Ukraine on Thursday marked its second Independence Day since Russia’s full-scale invasion, with officials vowing to keep up their fight to drive out the Kremlin’s forces and local people remembering their fallen loved ones.
The national holiday coincided with the war’s 18-month milestone, giving a somber mood to the commemorations.
“We remember everyone who gave their lives for freedom and independence, for the free future of Ukraine,” Ukraine President Volodymyr Zelenskyy said in a social media post.
He said that an independent Ukraine is "what we are fighting for.”
In the northeastern Kharkiv region, families visited a cemetery where fallen Ukrainian soldiers are buried.
Kateryna Krotchenko, the mother of Serhii Krotchenko who was killed near Bakhmut, cleaned his grave.
“He was an ordinary boy who loved life and dreamed of something,” she told The Associated Press.
“Therefore, he did not accept the fact that war had come to our land and decided to (sign up) voluntarily,” she said. “We agreed with his decision.
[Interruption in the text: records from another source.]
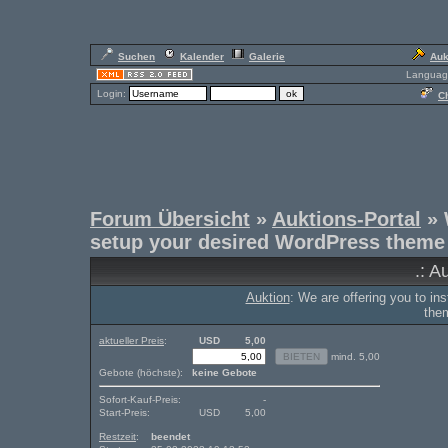
Suchen
Kalender
Galerie
Auk
Languag
Login:
Ch
Forum Übersicht
»
Auktions-Portal
» 
setup your desired WordPress theme
.: A
Auktion
: We are offering you to i
the
aktueller Preis
:
USD
5,00
mind. 5,00
Gebote (höchste):
keine Gebote
Sofort-Kauf-Preis:
-
Start-Preis:
USD
5,00
Restzeit
:
beendet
We didn’t think it would be like this.”
European Union foreign policy chief Josep Borrell said Ukraine was fighting for “the values we all stand for”: sovereignty, independence and territorial integrity.
That battle has earned the support of foreign allies, especially NATO alliance member countries that have provided Kyiv with sophisticated new weaponry. The new weapons have allowed Ukraine to launch a grinding counteroffensive.
The holiday was observed against a backdrop of continued fighting.
Ukrainian intelligence units together with the Ukrainian navy landed on the western side of Russia-occupied Crimea to strike at Russian military assets there, according to Ukrainian military intelligence spokesman Andrii Yusov.
In Ukraine's southern Kherson region, meanwhile, a Russian strike severely injured a 7-year-old girl whose home was hit, Gov. Oleksandr Prokudin said.